# Stray kitten *More pictures added*



## MAGreen (Jan 5, 2009)

So...I rescued a kitten tonight. It's maybe 6 to 8 weeks. I have no idea what to do with it. It's wild and bit the hell out of my hand. He wants to be loved, he was following me around before I caught him, but so scared. He's in a carrier now, with a warm towel and some milk and food. He cries whenever I move too far away and he can't see me. We already have two cats and are only allowed two animals here. On top of that, my allergies have been awful and I was trying to find homes for the cats I already have! My boys are brothers about 4 years old, and good boys. Beautiful cats, but I just can't live with the allergies anymore. And now, I have three to deal with!!! AAAAHHHHHHHH!


----------



## farrellclaire (Mar 5, 2010)

If it's cow's milk, it might make him sick.  Would your vet take him in?  Mine takes abandaned kittens and strays.  Or is there a cat rescue nearby?


----------



## MAGreen (Jan 5, 2009)

It's evap milk, ok for kittens. We are in Japan, and the only place I can take it is the shelter on base which puts them to sleep if they aren't adopted. We do have a program out here for animal rescue, but they are on a foster system and last I heard they don;t have room for anymore animals. I plan to put up signs and post ads and ask around. He's a cute kitten and I may be able to find him a home...I hope! As for my boys, well, they were almost put to sleep when I rescued them. They are beautiful and very sweet, good with kids. I just couldn't let them be put down. I am such a sucker!


----------



## cc84 (Aug 6, 2010)

You're not a sucker at all. I'd rather live with allergies than have my pets put to sleep. Hopefully you will be able to find all 3 a lovely home.


----------



## farrellclaire (Mar 5, 2010)

MAGreen said:


> It's evap milk, ok for kittens. We are in Japan, and the only place I can take it is the shelter on base which puts them to sleep if they aren't adopted. We do have a program out here for animal rescue, but they are on a foster system and last I heard they don;t have room for anymore animals. I plan to put up signs and post ads and ask around. He's a cute kitten and I may be able to find him a home...I hope! As for my boys, well, they were almost put to sleep when I rescued them. They are beautiful and very sweet, good with kids. I just couldn't let them be put down. I am such a sucker!

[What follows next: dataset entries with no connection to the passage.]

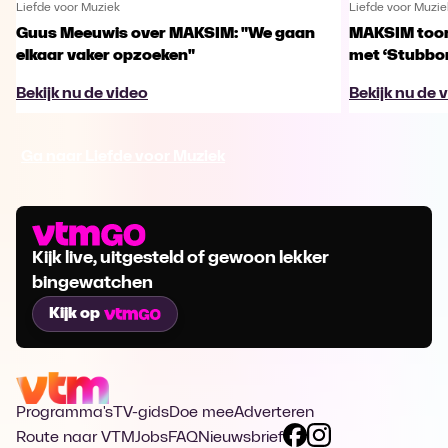
Liefde voor Muziek
Liefde voor Muzie
Guus Meeuwis over MAKSIM: "We gaan
MAKSIM toont
elkaar vaker opzoeken"
met ‘Stubbo
Bekijk nu de video
Bekijk nu de 
Ga naar Liefde voor Muziek
Kijk live, uitgesteld of gewoon lekker
bingewatchen
Kijk op
Programma's
TV-gids
Doe mee
Adverteren
Route naar VTM
Jobs
FAQ
Nieuwsbrief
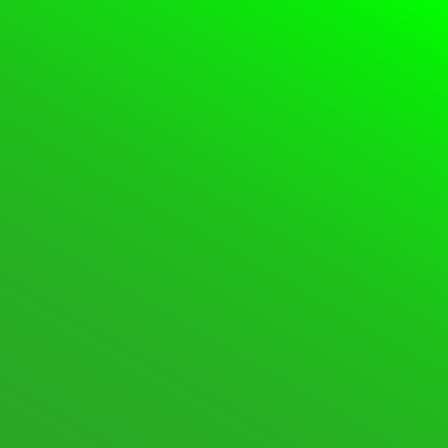
DOCUMENTATION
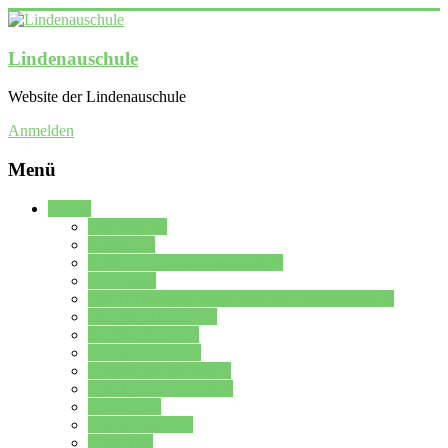
Lindenauschule
Website der Lindenauschule
Anmelden
Menü
Schule
Schulleitung
Sekretariat
Kollegium der Lindenauschule
Kürzelliste
Das Differenzierungsmodell der Lindenauschule
Jahrgangsstufe 5 – 6
Mittelstufe 7 – 10
Oberstufe 11 – 13
Vorstellung der Schule
Zweite Fremdsprachen
Einsatzplan
Einsatzplan Krz.
Formulare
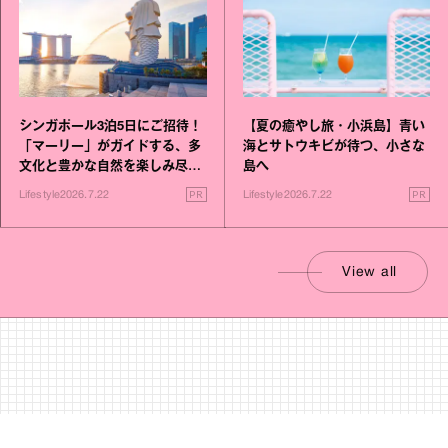
シンガポール3泊5日にご招待！
【夏の癒やし旅・小浜島】青い
「マーリー」がガイドする、多
海とサトウキビが待つ、小さな
文化と豊かな自然を楽しみ尽く
島へ
す旅
PR
PR
Lifestyle
2026.7.22
Lifestyle
2026.7.22
View all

Aw, no way, I hate the idea of animals being put down. I'm glad you were the one who found him, most people won't bother trying to help kittens. Hopefully you'll find a good home for him soon.


----------



## MariaESchneider (Aug 1, 2009)

Don't worry; kittens adjust quickly.  And that young, the cat won't be bothering your allergies much.  If the kitten has a hard time with dry food, you can soften it by drizzling a little water on it.  He'll adjust quickly to his new environment and let you touch him.  He will also eat a lot.

Meanwhile, keep searching for good homes.  Kittens are much easier to give away if they have their shots and are fixed.  Since it is a stray, ask you vet if they will do reduced prices.  Many will work with you on that because it's a stray versus an intended pet.  Do tell your vet office that your allergies are causing you problems and you're looking for someone to adopt your cats.  Sometimes they can help!!!  

Also list/let the shelter know.  Sometimes someone will come in and for whatever reason they will mention outside sources.  

Good luck.  You did a good thing.  I have allergies to cats as well.  We ended up with two starving feral cats.  They are indoor/outdoor which helps.


----------



## Valmore Daniels (Jul 12, 2010)

MariaESchneider said:


> I have allergies to cats as well.


Have you tried mild antihistamines or allergy shots? If so, does that work?


----------



## traceya (Apr 26, 2010)

You're absolutely NOT a sucker, just a very decent human being . We ended up with Jazz, our youngest cat, because someone had dumped her at a very young age [maybe 5 weeks we think] and she's been a delight.

Allergies make it tough though so hopefully you'll be able to find good homes for them all.

Cheers,
Trace


----------



## MAGreen (Jan 5, 2009)

Thanks for the support! We have very limited resources for animals here, but hopefully we can get him taken care of and into a good home. I love animals, and cats have always been special to me. I am on antihistamines, and they do help, but I have to take them constantly and the side effects make me miserable. 
Aww, the poor thing wakes up every half hour or so and cries until I call out or go near so he can see me. He's so scared. I wish he would let me hold him. I figure worse case, I can get him his shots and have him "fixed"(I don't know if it's a boy or a girl yet, although I have been calling it "him") and get him settled in with a foster family. He is so cute, that I am sure he will find a home in no time!


----------



## Sandra Edwards (May 10, 2010)

What a wonderful, caring human being you are! I hope you find a suitable home for the little kitty soon 

Sandy


----------



## Pawz4me (Feb 14, 2009)

Sounds like he could have had a feral mom?  If so, at his young age he should adjust to humans quickly.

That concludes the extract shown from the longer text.